This morning, the Butcher locked his keys in his car, so I had to meet up with him in his work truck to hand them off. It was all I could do to not play hookey and ride around with him all day. It smelled slightly of burning oil. When he went over the speed bump, he flew up in his seat until the seatbelt caught him and sent him back down into the cushions. And the whole thing sounded like a burping dragon. Not to mention that the drive shaft hung low, like a dachshund’s belly, which is probably not that safe. But it seemed like a good day–driving around in that smelly thing, in the sunshine.

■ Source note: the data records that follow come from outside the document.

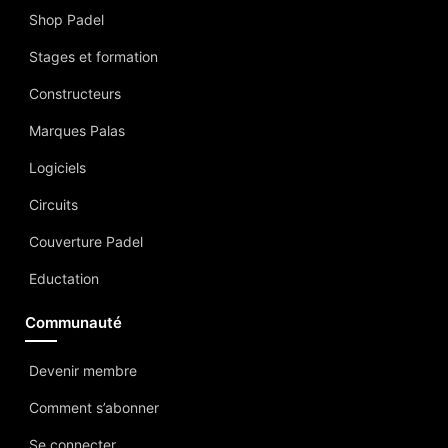
Shop Padel
Stages et formation
Constructeurs
Marques Palas
Logiciels
Circuits
Couverture Padel
Eductation
Communauté
Devenir membre
Comment s’abonner
Se connecter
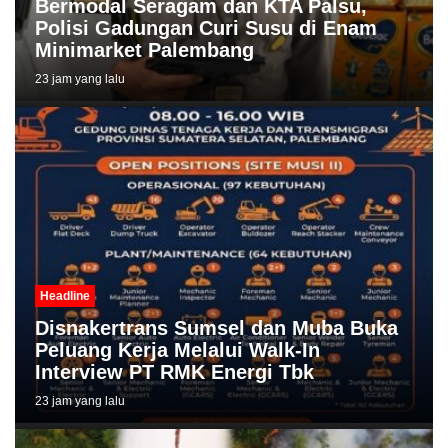
Bermodal Seragam dan KTA Palsu,
Polisi Gadungan Curi Susu di Enam
Minimarket Palembang
23 jam yang lalu
Headline
Disnakertrans Sumsel dan Muba Buka
Peluang Kerja Melalui Walk-In
Interview PT RMK Energi Tbk
23 jam yang lalu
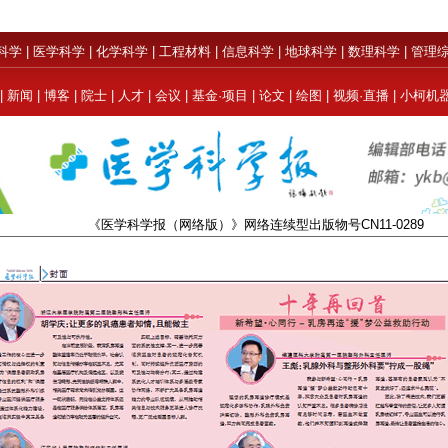
科学
|
医学科学
|
化学科学
|
工程材料
|
信息科学
|
地球科学
|
数理科学
|
管理
|
新闻
|
博客
|
院士
|
人才
|
会议
|
基金·项目
|
论文
|
绘图
|
视频·直播
|
小柯机
《医学科学报（网络版）》网络连续型出版物号CN11-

I keep thinking about that dude at the store, able to size someone up before he even gets up to them. Able to remember numbers he’s heard just once. And how that didn’t maybe seem like that great a life for him, like it hasn’t actually been a benefit.
Did you know someone broke into The Goddess & The Moon and stole jewelry? I feel like it takes some kind of cosmic chutzpah to rob from a woman who can curse you. Not saying that there aren’t people in Nashville who can’t lay or remove a curse more powerful than T. could lay. There may be. But I do believe that, unless you already know one, you’re not going to find him or her. T. has to be the most prominent powerful magic worker in town. So, if she does succeed in cursing you, you pretty much have to go back to her to get it removed.
That’s pretty hilarious. “Hi, I’m the guy who stole all your jewelry. And then my life went to shit. Um, what would it take for you to fix that?”
Ha ha. Notice how my brain is thinking about this stuff in order to skirt right up to the edge of things it is not allowed to think about. I’m on to you, brain, on to you.